WORK TASK:
From the entries below, print exactly the span beginning with the line holding "Carte Cadeau Nouveau-Né" and ending with the line holding "En moyenne, le", endpoints included, and skip any pictures.

GIVEN INFORMATION:
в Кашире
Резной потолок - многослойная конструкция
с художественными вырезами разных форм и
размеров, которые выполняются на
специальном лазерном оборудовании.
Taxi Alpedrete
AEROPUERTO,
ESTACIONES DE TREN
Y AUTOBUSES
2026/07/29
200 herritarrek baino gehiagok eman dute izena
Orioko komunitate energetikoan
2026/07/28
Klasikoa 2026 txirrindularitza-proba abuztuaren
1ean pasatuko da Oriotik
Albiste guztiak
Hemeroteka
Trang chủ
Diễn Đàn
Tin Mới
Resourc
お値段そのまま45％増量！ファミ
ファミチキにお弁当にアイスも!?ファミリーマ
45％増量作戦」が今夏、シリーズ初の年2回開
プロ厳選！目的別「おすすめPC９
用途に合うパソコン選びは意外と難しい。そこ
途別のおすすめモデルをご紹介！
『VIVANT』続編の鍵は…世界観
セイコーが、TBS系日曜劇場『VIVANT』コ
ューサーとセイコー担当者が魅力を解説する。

* * *

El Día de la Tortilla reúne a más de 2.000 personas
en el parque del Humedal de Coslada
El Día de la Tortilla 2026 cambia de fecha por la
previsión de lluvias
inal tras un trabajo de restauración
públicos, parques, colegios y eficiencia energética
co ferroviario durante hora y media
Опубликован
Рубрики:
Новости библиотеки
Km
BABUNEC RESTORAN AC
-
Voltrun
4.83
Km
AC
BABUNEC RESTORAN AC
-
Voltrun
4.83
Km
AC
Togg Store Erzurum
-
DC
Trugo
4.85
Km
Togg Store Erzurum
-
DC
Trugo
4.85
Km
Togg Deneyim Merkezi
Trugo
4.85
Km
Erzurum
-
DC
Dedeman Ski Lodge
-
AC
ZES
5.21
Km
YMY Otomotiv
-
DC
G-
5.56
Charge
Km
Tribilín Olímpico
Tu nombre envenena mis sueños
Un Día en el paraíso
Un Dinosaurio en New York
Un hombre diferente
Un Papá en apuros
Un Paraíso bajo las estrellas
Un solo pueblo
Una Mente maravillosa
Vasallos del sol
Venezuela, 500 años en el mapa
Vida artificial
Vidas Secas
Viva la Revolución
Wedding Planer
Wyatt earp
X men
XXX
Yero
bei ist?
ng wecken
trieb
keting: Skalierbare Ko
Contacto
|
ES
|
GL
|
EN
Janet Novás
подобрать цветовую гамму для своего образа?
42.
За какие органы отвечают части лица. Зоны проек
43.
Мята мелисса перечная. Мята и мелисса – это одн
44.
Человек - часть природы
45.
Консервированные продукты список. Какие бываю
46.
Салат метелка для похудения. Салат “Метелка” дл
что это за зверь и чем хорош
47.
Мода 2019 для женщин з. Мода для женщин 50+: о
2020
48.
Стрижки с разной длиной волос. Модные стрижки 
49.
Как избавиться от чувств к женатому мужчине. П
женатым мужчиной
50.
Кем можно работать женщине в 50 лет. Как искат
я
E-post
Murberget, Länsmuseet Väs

...

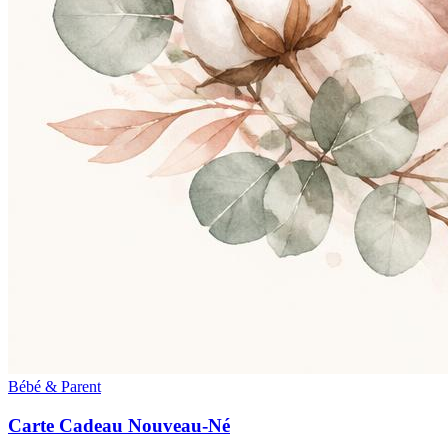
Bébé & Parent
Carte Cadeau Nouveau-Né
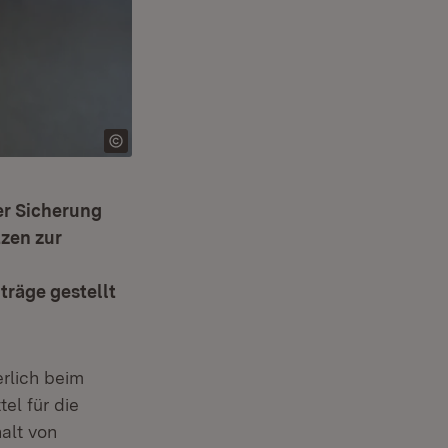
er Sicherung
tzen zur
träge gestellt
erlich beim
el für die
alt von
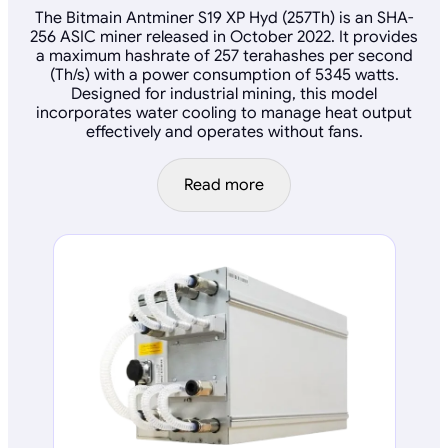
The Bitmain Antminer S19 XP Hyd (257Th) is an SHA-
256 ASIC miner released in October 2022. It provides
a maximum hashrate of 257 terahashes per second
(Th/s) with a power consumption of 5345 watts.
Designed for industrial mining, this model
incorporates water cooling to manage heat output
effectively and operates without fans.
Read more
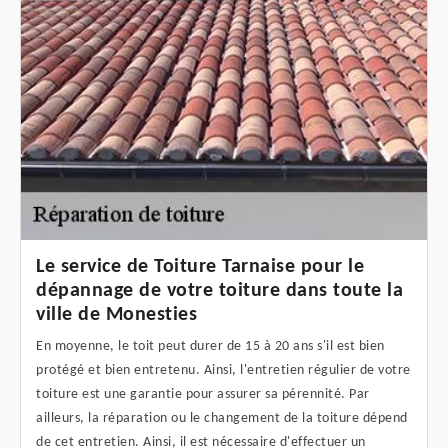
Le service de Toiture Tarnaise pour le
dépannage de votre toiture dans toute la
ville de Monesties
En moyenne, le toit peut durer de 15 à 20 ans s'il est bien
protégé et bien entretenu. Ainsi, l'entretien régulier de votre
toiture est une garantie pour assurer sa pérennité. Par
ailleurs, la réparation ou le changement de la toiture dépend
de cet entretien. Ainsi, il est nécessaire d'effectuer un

YOUR RESPONSE:
Carte Cadeau Nouveau-Né
er Sicherung
tzen zur
träge gestellt
erlich beim
el für die
alt von
The Bitmain Antminer S19 XP Hyd (257Th) is an SHA-
256 ASIC miner released in October 2022. It provides
a maximum hashrate of 257 terahashes per second
(Th/s) with a power consumption of 5345 watts.
Designed for industrial mining, this model
incorporates water cooling to manage heat output
effectively and operates without fans.
Read more
Le service de Toiture Tarnaise pour le
dépannage de votre toiture dans toute la
ville de Monesties
En moyenne, le toit peut durer de 15 à 20 ans s'il est bien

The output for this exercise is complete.